When the Secret Service closed off Pennsylvania Avenue in front of the White House last year, rollerbladers immediately claimed the abandoned roadway as their own. Entirely predictable — roaches do the same thing to vacant apartments. Now two Washington architects, Doug Michels and James Allegro, have come up with a better idea: the National Sofa.

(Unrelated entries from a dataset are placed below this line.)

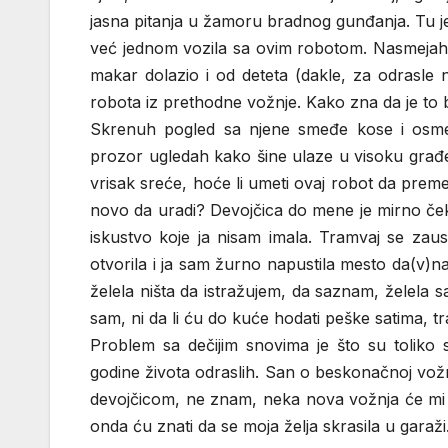
jasna pitanja u žamoru bradnog gunđanja. Tu je
već jednom vozila sa ovim robotom. Nasmejah
makar dolazio i od deteta (dakle, za odrasle 
robota iz prethodne vožnje. Kako zna da je to b
Skrenuh pogled sa njene smeđe kose i osmeh
prozor ugledah kako šine ulaze u visoku građe
vrisak sreće, hoće li umeti ovaj robot da preme
novo da uradi? Devojčica do mene je mirno ček
iskustvo koje ja nisam imala. Tramvaj se zaust
otvorila i ja sam žurno napustila mesto da(v)n
želela ništa da istražujem, da saznam, želela 
sam, ni da li ću do kuće hodati peške satima, t
Problem sa dečijim snovima je što su toliko 
godine života odraslih. San o beskonačnoj vožnji
devojčicom, ne znam, neka nova vožnja će mi 
onda ću znati da se moja želja skrasila u garaži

“This is serious,” says a spokesman for the Sofa. And it is. The architects hope to talk the National Park Service into accepting their design of a curved, 300-foot marble sofa in Lafayette Park, which is separated from the White House by Pennsylvania Avenue. The sofa would seat 100, and a “jumbotron” TV screen would be built for their “viewing pleasure. Interactive, of course: Cameras would be placed around the White House, so that the First Family, when they wish, could talk to the tourists crack addicts, flashers, and anti- nuclear head cases Who frequent the park. The spokesman tells us: “If Chelsea is making a peanut butter sandwich down in the kitchen at 3 a.m. and she wants to switch on the TV and talk to the American people, she can.” She’s a lucky girl.
Architect Michels has experience in persuading bureaucrats to let him do crazy things. He’s the designer of Cadillac Ranch, an “auto-monument” along Route 66, in which the backsides of upended old Cadillacs rise up from the barren earth. A big sofa and a big TV reflect the same pointless creativity. If he adds a big can of beer, he’ll probably pull this thing off.